(DATA EXTRACT Opens)

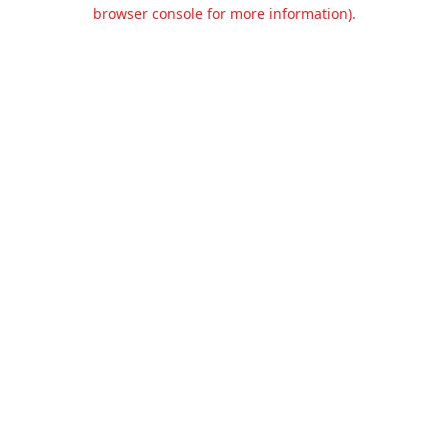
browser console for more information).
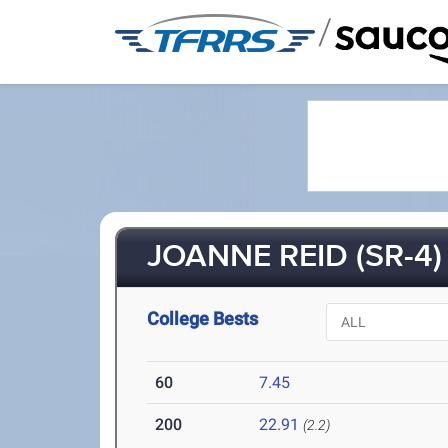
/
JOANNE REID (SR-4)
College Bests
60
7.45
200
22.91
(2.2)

(DATA EXTRACT Closes)
(DATA EXTRACT Opens)

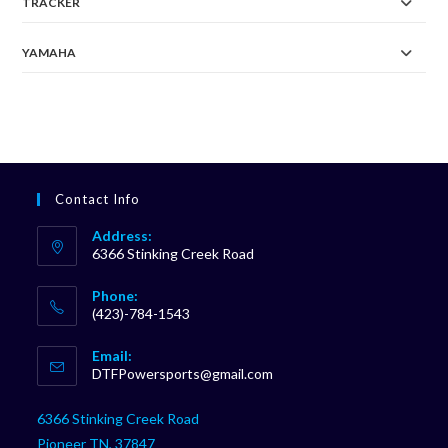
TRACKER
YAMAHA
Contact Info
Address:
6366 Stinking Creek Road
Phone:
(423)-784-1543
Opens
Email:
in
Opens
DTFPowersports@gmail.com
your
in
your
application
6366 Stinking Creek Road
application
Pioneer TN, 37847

(DATA EXTRACT Closes)
(DATA EXTRACT Opens)

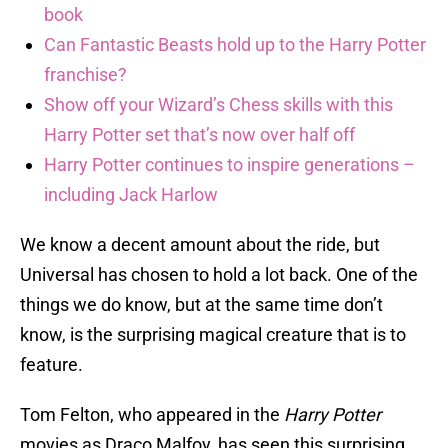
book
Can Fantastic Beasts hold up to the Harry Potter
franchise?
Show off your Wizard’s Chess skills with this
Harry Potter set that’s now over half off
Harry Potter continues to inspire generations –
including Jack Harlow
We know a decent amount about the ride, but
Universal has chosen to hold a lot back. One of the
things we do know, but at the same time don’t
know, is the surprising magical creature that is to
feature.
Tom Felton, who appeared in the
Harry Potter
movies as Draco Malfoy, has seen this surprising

(DATA EXTRACT Closes)

**TASK GOAL**
The answer must consist of every line from the entries above that contains "hold".

**RESULT FOR THIS TASK**
Can Fantastic Beasts hold up to the Harry Potter
Universal has chosen to hold a lot back. One of the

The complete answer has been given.